OpenAI Agents SDK with FastAPI: Production Web Server Integration Patterns

Why FastAPI and Agents SDK Work Well Together

FastAPI is async-native. The OpenAI Agents SDK is async-native. This alignment means you can run agent loops inside request handlers without blocking other users. No thread pools, no workarounds — just native async/await throughout the stack.

This guide shows you how to build a production web API that exposes agent capabilities to multiple concurrent users with proper session isolation.

Basic Integration: Agent as an Endpoint

The simplest pattern wraps a Runner.run call inside a FastAPI route.

flowchart LR
    INPUT(["User input"])
    AGENT["Agent<br/>name plus instructions"]
    HAND{"Handoff to<br/>another agent?"}
    SUB["Sub-agent<br/>specialist"]
    GUARD{"Guardrail<br/>passed?"}
    TOOL["Tool call"]
    SDK[("Tracing<br/>OpenAI dashboard")]
    OUT(["Final output"])
    INPUT --> AGENT --> HAND
    HAND -->|Yes| SUB --> GUARD
    HAND -->|No| GUARD
    GUARD -->|Yes| TOOL --> AGENT
    GUARD -->|Block| OUT
    AGENT --> OUT
    AGENT --> SDK
    style AGENT fill:#4f46e5,stroke:#4338ca,color:#fff
    style GUARD fill:#f59e0b,stroke:#d97706,color:#1f2937
    style SDK fill:#ede9fe,stroke:#7c3aed,color:#1e1b4b
    style OUT fill:#059669,stroke:#047857,color:#fff

from fastapi import FastAPI, HTTPException
from pydantic import BaseModel
from agents import Agent, Runner

app = FastAPI(title="Agent API")

support_agent = Agent(
    name="support",
    instructions="You are a customer support agent for a SaaS product.",
)

class ChatRequest(BaseModel):
    message: str
    user_id: str

class ChatResponse(BaseModel):
    reply: str
    agent_name: str

@app.post("/chat", response_model=ChatResponse)
async def chat(request: ChatRequest):
    try:
        result = await Runner.run(
            support_agent,
            input=request.message,
        )
        return ChatResponse(
            reply=result.final_output,
            agent_name=result.last_agent.name,
        )
    except Exception as e:
        raise HTTPException(status_code=500, detail=str(e))

Session Management: Multi-Turn Conversations

Real conversations span multiple requests. You need to persist the conversation state between calls.

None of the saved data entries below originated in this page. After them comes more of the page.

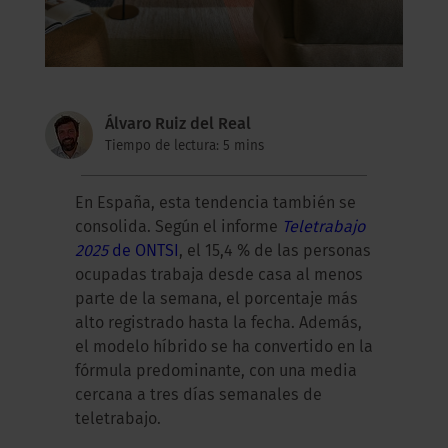
Álvaro Ruiz del Real
Tiempo de lectura: 5 mins
En España, esta tendencia también se
consolida. Según el informe
Teletrabajo
2025
de ONTSI
, el 15,4 % de las personas
ocupadas trabaja desde casa al menos
parte de la semana, el porcentaje más
alto registrado hasta la fecha. Además,
el modelo híbrido se ha convertido en la
fórmula predominante, con una media
cercana a tres días semanales de
teletrabajo.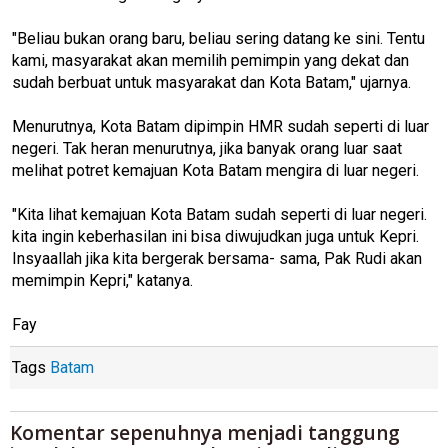
"Beliau bukan orang baru, beliau sering datang ke sini. Tentu
kami, masyarakat akan memilih pemimpin yang dekat dan
sudah berbuat untuk masyarakat dan Kota Batam," ujarnya.
Menurutnya, Kota Batam dipimpin HMR sudah seperti di luar
negeri. Tak heran menurutnya, jika banyak orang luar saat
melihat potret kemajuan Kota Batam mengira di luar negeri.
"Kita lihat kemajuan Kota Batam sudah seperti di luar negeri.
kita ingin keberhasilan ini bisa diwujudkan juga untuk Kepri.
Insyaallah jika kita bergerak bersama- sama, Pak Rudi akan
memimpin Kepri," katanya.
Fay
Tags
Batam
Komentar sepenuhnya menjadi tanggung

Here is a session manager that stores history per user.

from datetime import datetime, timedelta
from typing import Any
import uuid

class SessionManager:
    def __init__(self, ttl_minutes: int = 60):
        self._sessions: dict[str, dict[str, Any]] = {}
        self.ttl = timedelta(minutes=ttl_minutes)

    def get_or_create(self, session_id: str) -> dict[str, Any]:
        if session_id not in self._sessions:
            self._sessions[session_id] = {
                "id": session_id,
                "history": [],
                "created_at": datetime.utcnow(),
                "last_active": datetime.utcnow(),
            }
        session = self._sessions[session_id]
        session["last_active"] = datetime.utcnow()
        return session

    def cleanup_expired(self):
        now = datetime.utcnow()
        expired = [
            sid for sid, s in self._sessions.items()
            if now - s["last_active"] > self.ttl
        ]
        for sid in expired:
            del self._sessions[sid]

sessions = SessionManager(ttl_minutes=30)

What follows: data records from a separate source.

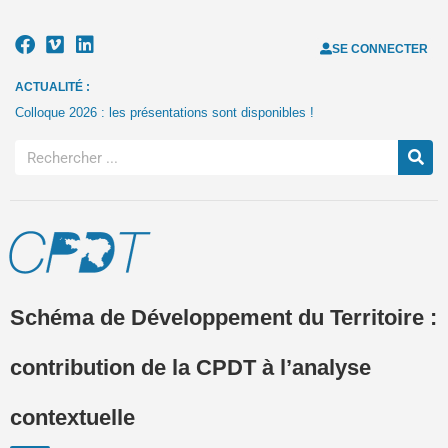
SE CONNECTER
ACTUALITÉ :
Colloque 2026 : les présentations sont disponibles !
Schéma de Développement du Territoire :
contribution de la CPDT à l’analyse
contextuelle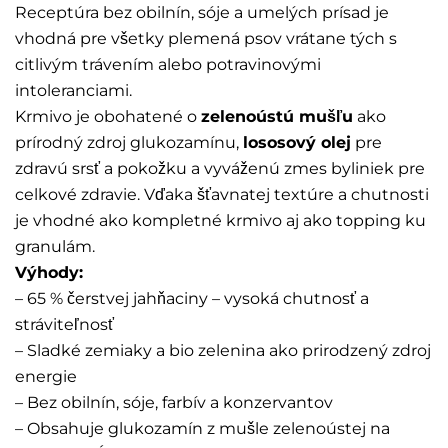
Receptúra bez obilnín, sóje a umelých prísad je
vhodná pre všetky plemená psov vrátane tých s
citlivým trávením alebo potravinovými
intoleranciami.
Krmivo je obohatené o
zelenoústú mušľu
ako
prírodný zdroj glukozamínu,
lososový olej
pre
zdravú srsť a pokožku a vyváženú zmes byliniek pre
celkové zdravie. Vďaka šťavnatej textúre a chutnosti
je vhodné ako kompletné krmivo aj ako topping ku
granulám.
Výhody:
– 65 % čerstvej jahňaciny – vysoká chutnosť a
stráviteľnosť
– Sladké zemiaky a bio zelenina ako prirodzený zdroj
energie
– Bez obilnín, sóje, farbív a konzervantov
– Obsahuje glukozamín z mušle zelenoústej na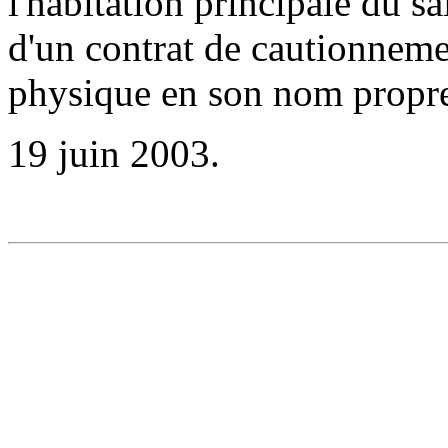
l'habitation principale du sai
d'un contrat de cautionneme
physique en son nom propre
19 juin 2003.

Multi-Turn Endpoint with History

Now wire the session manager into your endpoint so each request carries forward the conversation.

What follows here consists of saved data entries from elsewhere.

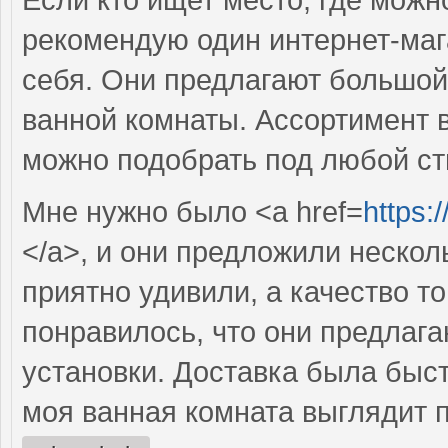
рекомендую один интернет-маг
себя. Они предлагают большой
ванной комнаты. Ассортимент 
можно подобрать под любой ст
Мне нужно было <a href=
https:
</a>, и они предложили нескол
приятно удивили, а качество т
понравилось, что они предлаг
установки. Доставка была быст
моя ванная комната выглядит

from agents.items import TResponseInputItem

class MultiTurnRequest(BaseModel):
    message: str
    session_id: str | None = None

class MultiTurnResponse(BaseModel):
    reply: str
    session_id: str
    turn_count: int

@app.post("/chat/session", response_model=MultiTurnResponse)
async def chat_session(request: MultiTurnRequest):
    session_id = request.session_id or str(uuid.uuid4())
    session = sessions.get_or_create(session_id)

    # Build input from history plus new message
    input_items: list[TResponseInputItem] = list(session["history"])
    input_items.append({"role": "user", "content": request.message})

    result = await Runner.run(support_agent, input=input_items)

    # Persist the new turn in session history
    session["history"] = result.to_input_list()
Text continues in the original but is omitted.